If you cant beat the govt or destroy it, join it.
Become part of the matrix, then by sheer numbers of slow lazy members , destroy it from the inside, just like a parasite that over takes a host where there is more parastites than host by volume.
Overcreate redtape for govt, by making many mistakes and over applying forms etc... or pay bills late etc....
Let it fail from the inside like CCCP died.
Liberty freedom are no1, not dicks in suits.
Just wondering, how much Microsoft will have to pay Europe for Prism scandal. Europe is in financial trouble, and Microsoft is rich, having lots of assets in EU. It would be a sin not to dig into this and make MSIE trial look petty.
And I am not speaking about justice here, just about the court as an effective European cash register.
So how long before one of these information insiders just can't resist using some information they've access to, to enrich themselves via the stock market? Does anyone think the SEC would have a Snowden's chance in Hell of finding out about it?
Whatever keywords they are looking for, everyone, puts them in emails all day long.

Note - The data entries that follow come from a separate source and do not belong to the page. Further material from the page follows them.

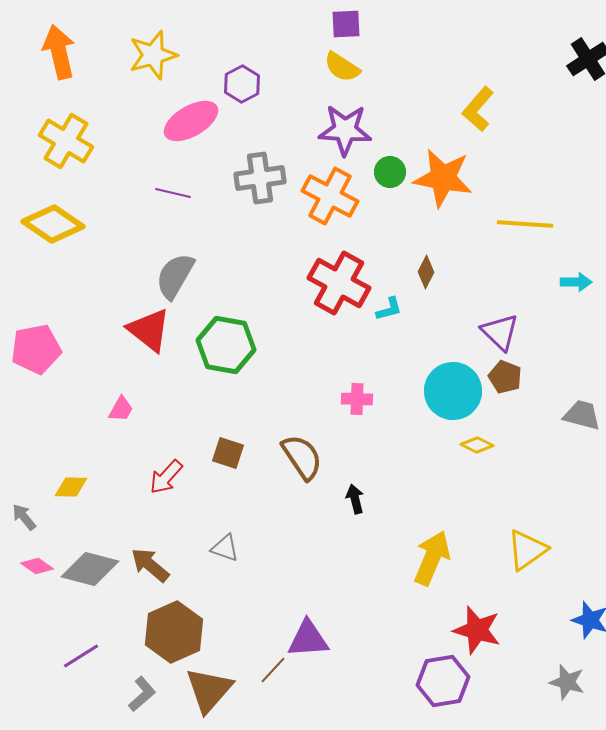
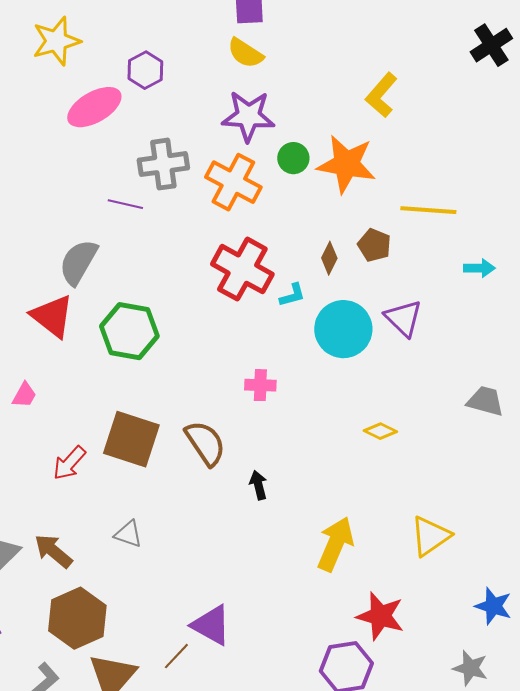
purple line: (173, 193) -> (125, 204), moved
brown pentagon: (505, 377) -> (374, 245), moved
cyan circle: (453, 391) -> (343, 329), moved
brown square: (228, 453) -> (131, 439), size x1.8
purple triangle: (308, 639) -> (211, 625), turned 33

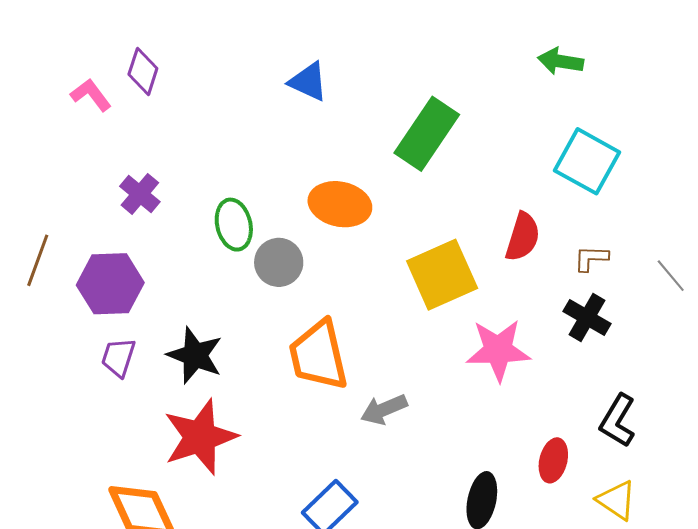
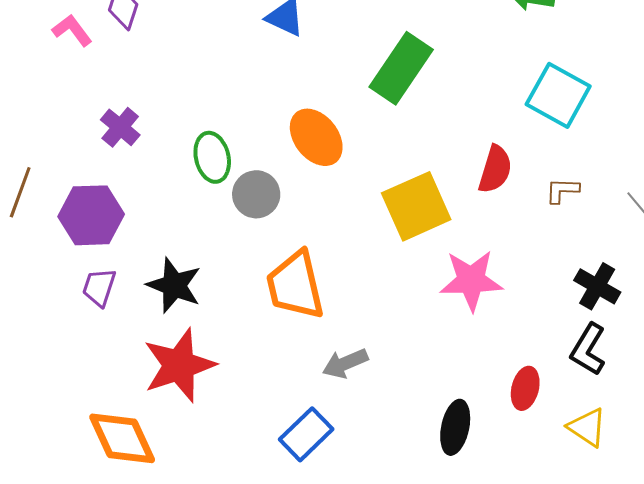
orange ellipse: (340, 204) -> (316, 137), turned 40
black cross: (587, 317) -> (597, 286), moved
gray arrow: (384, 409) -> (345, 363), moved

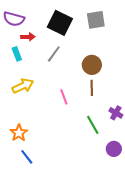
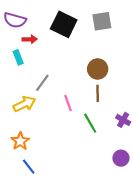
gray line: (54, 54) -> (42, 83), moved
yellow arrow: (23, 86) -> (24, 104), moved
green line: (93, 125) -> (90, 123), moved

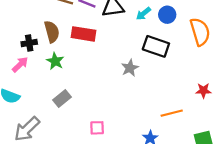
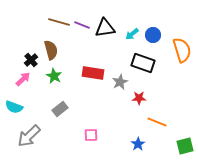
red rectangle: (83, 34) -> (93, 73), moved
black cross: (29, 43) -> (31, 60), turned -32
red star: (203, 91) -> (139, 98), moved
orange line: (172, 113) -> (157, 122), turned 36

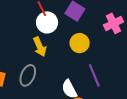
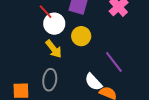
yellow circle: (80, 43) -> (81, 36), moved

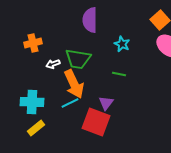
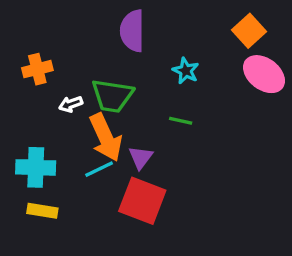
purple triangle: (106, 103) -> (141, 157), moved
yellow rectangle: (36, 128) -> (42, 211), turned 48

Microsoft's response to these allegations can be found here: http://www.microsoft.com/en-us/news/Press/2013/Jul13/07-11statement.aspx
In response to an article in the Guardian on July 11, Microsoft issued the following statement:
“We have clear principles which guide the response across our entire company to government demands for customer information for both law enforcement and national security issues.

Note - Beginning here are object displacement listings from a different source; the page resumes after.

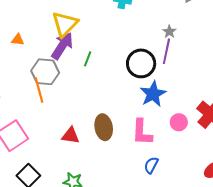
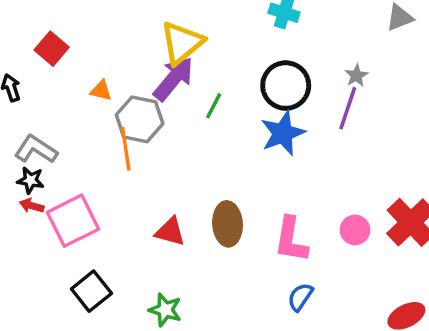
orange triangle: (18, 40) -> (101, 91), moved
black circle: (141, 63) -> (286, 86), moved
blue star: (153, 94) -> (283, 133), moved

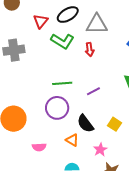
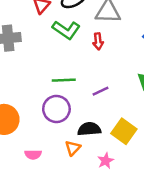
black semicircle: (85, 124) -> (89, 129), turned 120
yellow square: (115, 124) -> (124, 131), size x1.5
orange triangle: (72, 140) -> (73, 148), turned 40

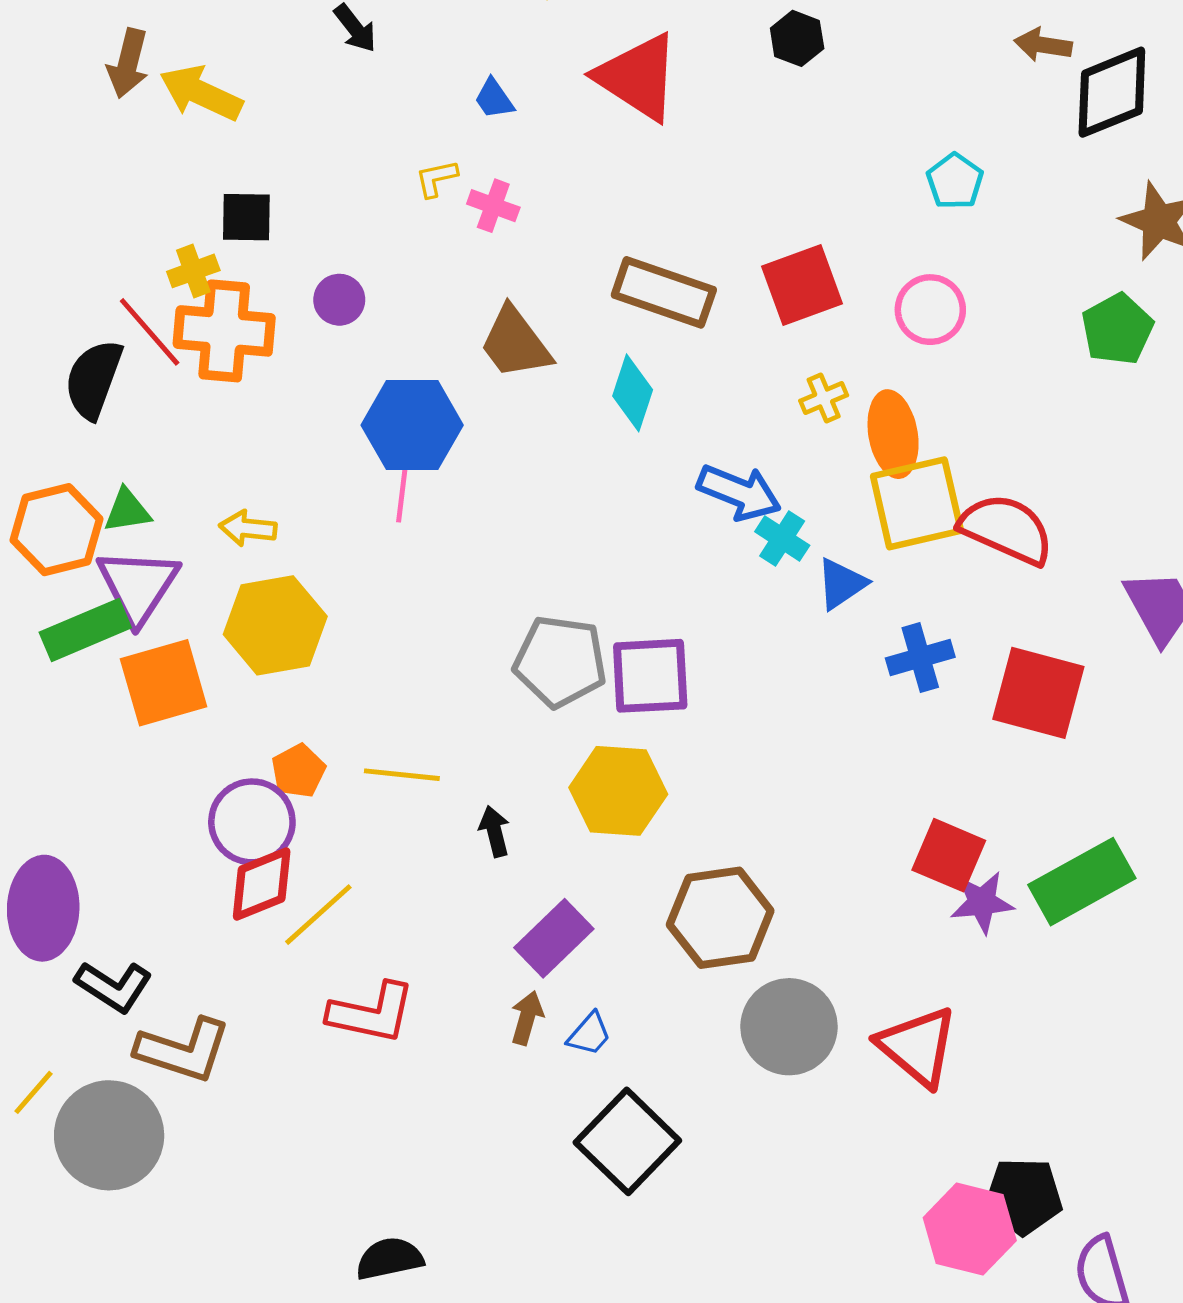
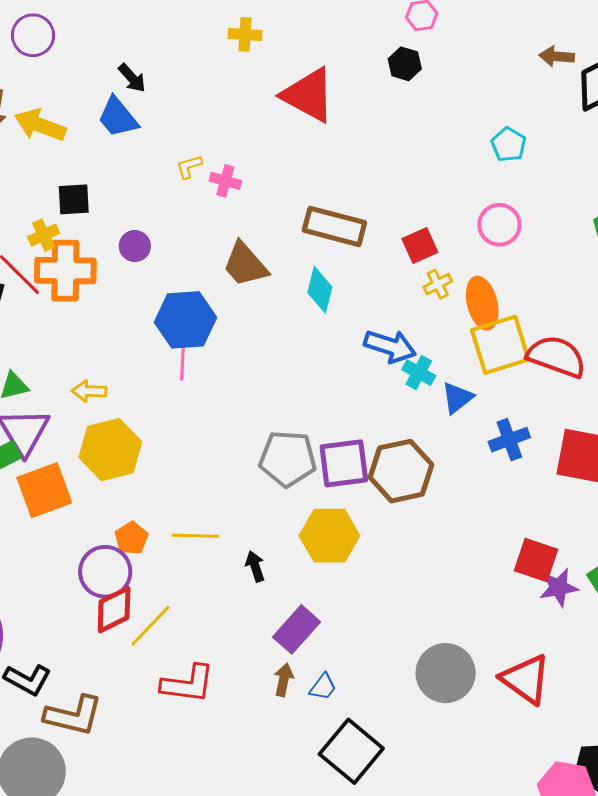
blue trapezoid: (494, 99) -> (118, 117), moved, size x1.6
red square: (802, 285) -> (420, 246), moved, size x0.7
brown hexagon: (720, 918) -> (401, 471), moved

First, we take our commitments to our customers and to compliance with applicable law very seriously, so we provide customer data only in response to legal processes. Second, our compliance team examines all demands very closely, and we reject them if we believe they aren’t valid. Third, we only ever comply with orders about specific accounts or identifiers, and we would not respond to the kind of blanket orders discussed in the press over the past few weeks, as the volumes documented in our most recent disclosure clearly illustrate. To be clear, Microsoft does not provide any government with blanket or direct access to SkyDrive, Outlook.com, Skype or any Microsoft product.
Finally when we upgrade or update products legal obligations may in some circumstances require that we maintain the ability to provide information in response to a law enforcement or national security request. There are aspects of this debate that we wish we were able to discuss more freely. That’s why we’ve argued for additional transparency that would help everyone understand and debate these important issues.”
I keep on using google search without worries: the trackmenot plugin carefully obfuscates any tracks you leave...
Disclaimer: I implement Microsoft solutions. Let's assume I have heard all the words one can say to troll or flame.
That cleared. I work in an MS dev & consulting firm outside of America and since the Snowden saga started, the whole affair has made good & entertaining conversations with clients. And it has been habit to close of or start the meeting with that NSA-Snowden saga.
With this latest revelation, I foresee all those smiles disappearing as some of these clients are (locally) huge enterprises and we have 2 prize government department contracts. My worry is convincing the new clients that it is safe to implement the stack of software and that theyre not exposed to these backdoors that we can't even point out or prove.
We're actually not even sure if we are worried and if forced to defend, how we will defend.
Interesting week ahead!
It already is a PATRIOTic corporate-fascist police state.
Did you notice that none of the big corporation E-Mail clients supports PGP out of the box? And at least Apple Mail breaks the PGP plugin on a regular basis.
I always suspected the governments pressurising the corporation not to add PGP.